#### Raw data ####

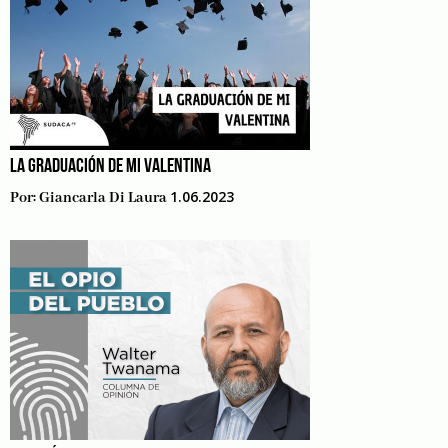
LA GRADUACIÓN DE MI VALENTINA
1.06.2023
Por:
Giancarla Di Laura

####

Would you write out the data exactly, with no pictures in the copy?

The completed task:
LA GRADUACIÓN DE MI VALENTINA
1.06.2023
Por:
Giancarla Di Laura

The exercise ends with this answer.